Tuesday, November 14, 2006

High energy standup meetings

Given that we practice eXtreme Programming at our team, we hold daily standup meetings. Having attended them for 9 months, I appreciate their value in keeping the team connected and committed to the project.

One thing that I find particularly important however is keeping energy high in the meetings.

To achieve that, here are several suggestions that I have applied:
  • Before everybody shows up, begin a casual conversation with someone, speaking with a loud voice and showing great enthusiasm and interest. Works best if you get other people to join the conversation before the meeting begins as it puts everybody in an excited enthusiastic mood.
  • Start the meeting with News of the Day. Make sure to select a single ground-breaking story that will attract the team's interest
  • Crack a joke, especially if you're natural at telling jokes. (I find that getting people to laugh at my lousy performance of a joke does the trick of energizing the team as well. ;) )
  • Rotate who leads the team as this creates variety in the meetings and infuses different personal flavors
If anyone has interesting ideas to energize a standup meeting or would like to share personal experiences with standup meetings, please post a comment.

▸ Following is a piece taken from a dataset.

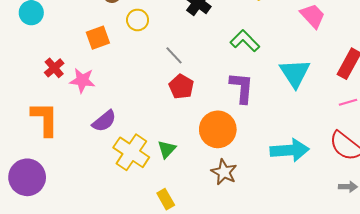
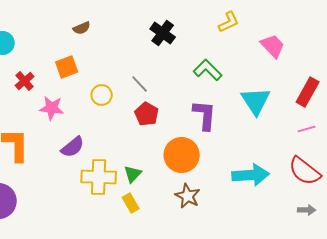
yellow circle: (138, 20) -> (102, 95), moved
red cross: (54, 68) -> (25, 81), moved
yellow cross: (131, 152) -> (99, 177), turned -32
yellow rectangle: (166, 199) -> (131, 203), moved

Remember, keep energy high in standup meetings.

1 comment:

David Beers said...

Just wanted to say that having been involved in stand-ups both before and after Andy started implementing these ideas, I really do find that his suggestions have energized the meetings. It might sound a little silly to talk about "energizing" meetings, but it's amazing how much more you can accomplish in a short time if you have a moment at the start where you all laugh about something and focus everyone's attention on the group. (Usually someone has some wise crack about the "news" announcement that breaks the ice and gets people into the mood for the meeting. Choose news items with this in mind, rather than trying to find things that are especially relevant to the work at hand.)

Maybe the real take-away is this: don't let stand-up meetings get into a rut. Shake them up from time to time so people don't "switch off."